Thank you for your comments. I should have provided a user story to make
the use case more clear.
While the WAP pattern is probably the most common usage for the
branching feature of iceberg tables, it could also be used in different
ways. The following is a user story showcasing the branching for views
and iceberg tables without the WAP pattern.
User story:
There is an existing data pipeline that ingests data from an operational
system into an iceberg table called "table_staging". The table
"table_staging" is used in the query definition of a view called
"view_cleaned". A data engineer is given the task to drop a column of
the table "table_staging". They would like perform the task in a
development environment where they can test whether dependent entities
are affected by the change to the table. Therefore they create a branch
of the table "table_staging" where they drop the column and a branch of
the view "view_cleaned" where they adjust the query definition such that
everything is working as expected.
I'm not sure if this kind of usage was envisioned when table branching
was added to iceberg tables, but it is possible.
Thanks,
Jan
On 14.11.23 09:04, Walaa Eldin Moustafa wrote:
Also, view metadata versions and (underlying) table snapshots/versions
are orthogonal concepts. For example, theoretically, one could
time-travel in views along two dimensions: view metadata version and
underlying data version. Hence, I do not think that data versioning in
tables corresponds exactly to view metadata versioning. Instead of
mapping/porting the feature from tables to views, we can approach this
by discussing the use case we are trying to unlock with this proposal.
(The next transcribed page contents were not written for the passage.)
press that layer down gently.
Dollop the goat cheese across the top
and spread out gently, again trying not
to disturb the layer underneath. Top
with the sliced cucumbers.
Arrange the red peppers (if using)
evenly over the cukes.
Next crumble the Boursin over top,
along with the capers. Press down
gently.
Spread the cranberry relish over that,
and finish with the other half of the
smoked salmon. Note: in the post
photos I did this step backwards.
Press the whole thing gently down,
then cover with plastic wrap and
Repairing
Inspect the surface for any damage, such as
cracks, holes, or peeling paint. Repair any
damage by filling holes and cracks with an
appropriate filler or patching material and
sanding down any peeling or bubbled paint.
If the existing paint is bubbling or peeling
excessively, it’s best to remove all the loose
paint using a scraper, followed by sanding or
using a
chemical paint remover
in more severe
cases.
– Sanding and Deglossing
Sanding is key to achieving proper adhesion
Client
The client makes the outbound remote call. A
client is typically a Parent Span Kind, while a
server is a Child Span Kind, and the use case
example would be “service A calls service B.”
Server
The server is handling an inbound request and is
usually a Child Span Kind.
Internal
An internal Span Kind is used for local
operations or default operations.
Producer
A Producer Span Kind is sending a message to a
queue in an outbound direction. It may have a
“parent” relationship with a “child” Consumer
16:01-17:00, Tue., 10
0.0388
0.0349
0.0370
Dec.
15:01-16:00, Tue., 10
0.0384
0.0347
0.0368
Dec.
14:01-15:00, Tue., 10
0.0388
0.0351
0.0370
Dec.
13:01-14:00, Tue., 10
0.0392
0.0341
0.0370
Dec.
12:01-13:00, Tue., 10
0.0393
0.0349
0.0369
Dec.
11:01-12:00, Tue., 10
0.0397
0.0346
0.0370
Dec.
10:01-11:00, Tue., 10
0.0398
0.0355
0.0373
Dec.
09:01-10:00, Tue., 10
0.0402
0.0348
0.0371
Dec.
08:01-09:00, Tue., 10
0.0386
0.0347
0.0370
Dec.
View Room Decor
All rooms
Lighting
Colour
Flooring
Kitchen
Maybe there is a better way to support the use case.
Thanks,
Walaa.
On Mon, Nov 13, 2023 at 11:47 PM Ajantha Bhat <ajanthab...@gmail.com>
wrote:
Hi Jan,
In my view, branches are primarily intended for isolating tests
and later merging them back (commonly referred to as the WAP
scenario).
Tags, conversely, serve the purpose of marking significant
snapshots for reproducibility or auditing.
Views essentially act as a shorthand for queries. Creating or
replacing a view is a metadata operation with no data involvement.
So, branching and tagging support may be an overkill.
However, when dealing with materialized views, it becomes crucial
to support branching and tagging, given that these operations
involve data manipulation.
Thanks,
Ajantha